Simple and clean, no fancy graphics
Keep the site clean and simple, use the kiss principle. Most successful sites on the web have a simple and clean design.
Lots of internal links
Make sure your web pages are well linked internally; you want to make it as easy as possible for spiders to crawl your web site. As well, a well internally linked web site has a better chance of registering its own pages as backlinks. Make sure you have a site map that includes a link to every page on your site. If you can, link to every single page from each page within your web site.
Register your domain for several years
Not only does an extended registration length protect your brand and identity but its also a positive sign from Google that you are serious about your web site and can improve your Pagerank.

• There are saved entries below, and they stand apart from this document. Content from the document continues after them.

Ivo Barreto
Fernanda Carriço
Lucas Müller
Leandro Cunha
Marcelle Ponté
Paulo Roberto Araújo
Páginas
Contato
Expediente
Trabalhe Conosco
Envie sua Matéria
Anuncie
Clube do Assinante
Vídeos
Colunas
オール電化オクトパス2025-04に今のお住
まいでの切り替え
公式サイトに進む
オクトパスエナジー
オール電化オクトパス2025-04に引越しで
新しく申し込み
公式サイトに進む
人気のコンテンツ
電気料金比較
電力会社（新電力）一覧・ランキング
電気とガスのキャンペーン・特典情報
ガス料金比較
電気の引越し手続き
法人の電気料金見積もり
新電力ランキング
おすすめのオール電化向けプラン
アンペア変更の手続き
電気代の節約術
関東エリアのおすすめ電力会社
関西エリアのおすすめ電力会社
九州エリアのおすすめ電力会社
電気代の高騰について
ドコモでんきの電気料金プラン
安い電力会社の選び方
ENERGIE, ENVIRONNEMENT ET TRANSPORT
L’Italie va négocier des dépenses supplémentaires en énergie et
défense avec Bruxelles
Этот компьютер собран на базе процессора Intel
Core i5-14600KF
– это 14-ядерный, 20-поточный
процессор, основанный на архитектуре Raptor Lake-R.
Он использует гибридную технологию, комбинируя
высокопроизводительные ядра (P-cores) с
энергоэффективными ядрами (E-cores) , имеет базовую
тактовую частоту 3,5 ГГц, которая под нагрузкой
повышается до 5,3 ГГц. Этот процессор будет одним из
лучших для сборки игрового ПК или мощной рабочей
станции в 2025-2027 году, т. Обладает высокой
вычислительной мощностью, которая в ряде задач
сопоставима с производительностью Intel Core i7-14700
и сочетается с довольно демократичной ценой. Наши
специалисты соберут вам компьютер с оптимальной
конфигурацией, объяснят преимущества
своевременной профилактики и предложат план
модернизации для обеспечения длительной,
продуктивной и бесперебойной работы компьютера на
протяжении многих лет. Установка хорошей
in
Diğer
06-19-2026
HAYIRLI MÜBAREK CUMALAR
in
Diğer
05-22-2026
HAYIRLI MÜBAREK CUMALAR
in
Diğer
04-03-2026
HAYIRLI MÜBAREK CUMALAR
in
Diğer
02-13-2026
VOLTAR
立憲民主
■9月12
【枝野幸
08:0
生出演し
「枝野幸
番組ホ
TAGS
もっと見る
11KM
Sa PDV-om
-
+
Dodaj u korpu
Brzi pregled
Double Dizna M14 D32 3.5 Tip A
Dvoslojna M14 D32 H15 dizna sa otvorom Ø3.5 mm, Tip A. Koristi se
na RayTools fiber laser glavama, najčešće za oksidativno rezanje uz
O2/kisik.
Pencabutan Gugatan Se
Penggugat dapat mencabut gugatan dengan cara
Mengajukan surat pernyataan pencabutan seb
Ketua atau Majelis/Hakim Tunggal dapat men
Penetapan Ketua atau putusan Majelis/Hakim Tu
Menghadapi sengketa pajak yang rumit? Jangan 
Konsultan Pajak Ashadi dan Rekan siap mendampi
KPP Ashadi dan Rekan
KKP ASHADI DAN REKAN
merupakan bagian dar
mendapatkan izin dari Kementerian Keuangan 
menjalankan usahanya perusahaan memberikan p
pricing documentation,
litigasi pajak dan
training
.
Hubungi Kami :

Bribe a webmaster to link to your site who has related content with a good PR (pagerank) and backlinks
OK, we are not actually condoning bribery, but simply making a point (tongue in cheek) that having an established site point to your web site is so important. The link will be followed by all the big search engine spiders and start to index your web site without having to manually add your url to their index. As well, it will count as a vote or the linking web site vouching for your new site and give you some instant credibility.
Remember, making a good site that is ranked well and gets search engine traffic is not easy and doesn’t happen over night. Keep adding great content and continue working at it day in and day out and it will eventually pay off.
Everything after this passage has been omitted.